There is evidence from the international literature that women with pre-existing serious mental illnesses are an "at risk" group during the antenatal period. They have an increased likelihood of being without social support, having poor interpersonal relationships and not being able to parent their infant. They are also at risk of having an unplanned pregnancy, receiving suboptimal antenatal care and are more vulnerable to pregnancy and birth complications. These factors may contribute towards increased maternal and infant morbidity and expose the developing foetus to additional risk factors for neurodevelopmental deviance. The aim of the study is to gather representative Australian data describing the characteristics and needs of women with serious mental illness so that services can be developed which can facilitate improved antenatal care.

This presentation will describe a study which has recently commenced, that identifies women with serious mental illness who are attending any of three Brisbane antenatal services (approximately 20,000 women will be screened over a two year period). These women will be assessed prospectively and compared with women without a history of serous mental illness on a range of variables including utilisation of services, social supports, own experiences of being parented, antenatal emotional attachment and symptomatology. The implications for service development will be discussed.

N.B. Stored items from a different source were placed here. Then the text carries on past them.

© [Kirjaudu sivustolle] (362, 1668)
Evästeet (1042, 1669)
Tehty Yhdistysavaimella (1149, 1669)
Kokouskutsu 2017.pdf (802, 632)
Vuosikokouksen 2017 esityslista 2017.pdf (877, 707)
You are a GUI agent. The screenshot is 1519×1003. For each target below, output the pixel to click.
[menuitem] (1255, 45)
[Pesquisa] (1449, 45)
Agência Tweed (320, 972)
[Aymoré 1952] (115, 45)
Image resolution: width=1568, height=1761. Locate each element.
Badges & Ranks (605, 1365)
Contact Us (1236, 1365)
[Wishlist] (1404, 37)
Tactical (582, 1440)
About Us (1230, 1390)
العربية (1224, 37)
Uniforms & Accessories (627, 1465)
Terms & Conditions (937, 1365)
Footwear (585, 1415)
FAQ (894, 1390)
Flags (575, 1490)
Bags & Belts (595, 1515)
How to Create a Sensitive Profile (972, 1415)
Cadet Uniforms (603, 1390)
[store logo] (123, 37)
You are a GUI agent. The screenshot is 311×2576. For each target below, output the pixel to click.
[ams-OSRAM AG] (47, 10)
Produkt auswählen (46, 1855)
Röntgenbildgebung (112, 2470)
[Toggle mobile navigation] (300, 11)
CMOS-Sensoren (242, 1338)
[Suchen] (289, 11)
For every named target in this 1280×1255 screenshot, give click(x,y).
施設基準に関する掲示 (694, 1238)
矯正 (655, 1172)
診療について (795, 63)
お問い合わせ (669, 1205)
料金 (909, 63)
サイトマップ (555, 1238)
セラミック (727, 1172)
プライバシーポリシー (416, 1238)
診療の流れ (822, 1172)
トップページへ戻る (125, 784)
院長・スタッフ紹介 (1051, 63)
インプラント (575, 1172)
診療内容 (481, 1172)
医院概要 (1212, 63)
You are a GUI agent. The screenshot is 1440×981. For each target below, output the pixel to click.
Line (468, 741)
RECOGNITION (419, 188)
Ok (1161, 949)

Acknowledgments: Qld Health Promotion Council, Royal Women's Hospital, Logan Hospital, Mater Mother's Hospital



Gally McKenzie, V Yeo, C Kirby
Rockingham Women's Health & Information Centre, Rockingham, WA

Summary: 1995-1997 Development of a model of service, with cooperation and integration of agencies. These include: Rockingham Women's Health and Information Centre, Rockingham Kwinana Community Psychiatric Service, Rockingham Kwinana Maternal and Child Health Team, and the Rockingham Division of General Practice.

This poster aims to demonstrate the stages in development from pilot project to established service. Joint commitment from the above agencies has enabled a district-wide screening program with the EPDS and referral to a central team at Rockingham Women's Health and Information Centre. This service provides a counselling and therapeutic group program to women and their partners experiencing ante- and postnatal depression and distress. Rockingham and Kwinana are outer suburban areas of the Perth Metropolitan Region with a population of 90,000 and approximately 1,000 live births per year.